Paul Hodits ’17 is a commuter student who spends eight hours every day on campus, arriving at 7 a.m. to prepare for class and participate in clubs and other activities that have helped shape his future.

This double major in sociology and anthropology and history is a Forester you should know.

Q: What drew you to Lake Forest College?

A: During my sophomore year of high school, I received a few letters from Lake Forest reaching out to me. Then a few of my high school teachers, who are Lake Forest alums, talked to me about the College. As a junior, I visited campus and really liked the environment. I went to a few mock classes, which I enjoyed: it wasn’t sitting in a lecture hall with 300 other people. I actually got to participate and have my voice heard, even as a visitor. It was a fun experience.

Q: Have you had experiences here—besides your classes—that have helped prepare you for your future career?

A: I’m on Student Academic Advisory Committee in history and I’m also secretary for the Sociology Honor Society. Those experiences helped me develop more confidence in myself as a leader. That’s really important especially going forward in a career. It shows that I’m self-motivated and can work on a team.

Q: What do you do in your free time?

A: I hang out with friends. We like to relax and watch the next big thing on TV, like The Walking Dead. I play electric guitar, too. Mostly blues and rock. People consult with me to build them a computer. I find out what they want, what their budget is, and I build it for them. They’ve offered to pay me, but it’s just a hobby.

Q: What are your plans after graduation?

A: Like every college student, I hope to have a job by the time I graduate. I attended Speed Networking and hope to get an internship for next semester. I made some connections and have started networking. I would like to work as a guidance counselor. I can see myself doing that. I’m also interested in doing things in marketing. I enjoy working in big data, like in the quantitative and qualitative research classes we take in sociology. I like that whole process of finding out more about peoples’ opinions and attitudes and putting it into a measurable conclusion.

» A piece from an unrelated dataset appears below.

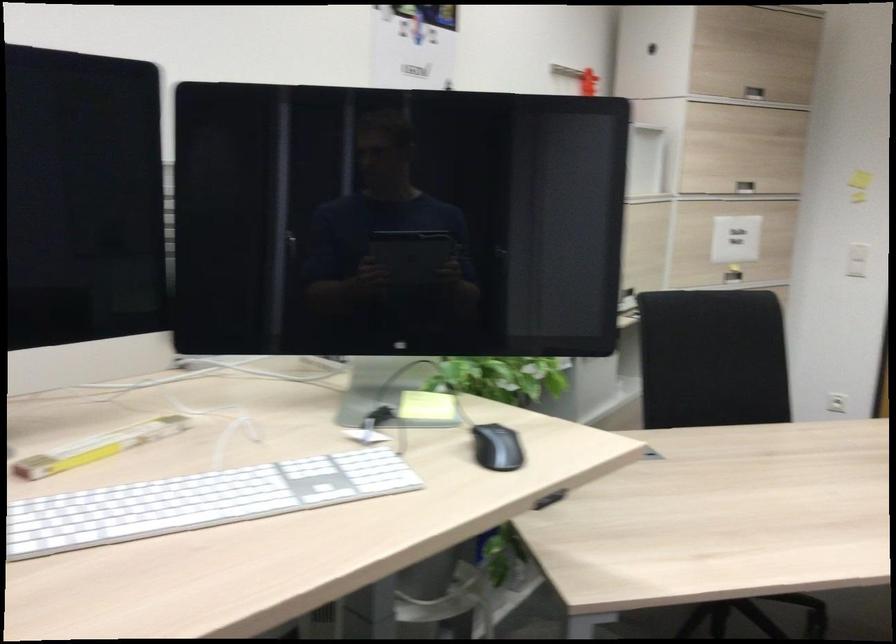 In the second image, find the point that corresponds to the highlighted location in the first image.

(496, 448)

Q: Any advice for new students?

A: Have fun in college but really treat this experience as a job and the start of your career. I don’t have class until 11 a.m., but I’m here at 7 a.m. every day working on homework and getting everything done in an eight-hour window. Make the best use of your money and time here. Everything you do here matters. 

Q: Parting words?

A: I’m really going to miss this school. It’s helped me develop my own thinking and my own identity and what I want to do with the rest of my life. These four years flew right by.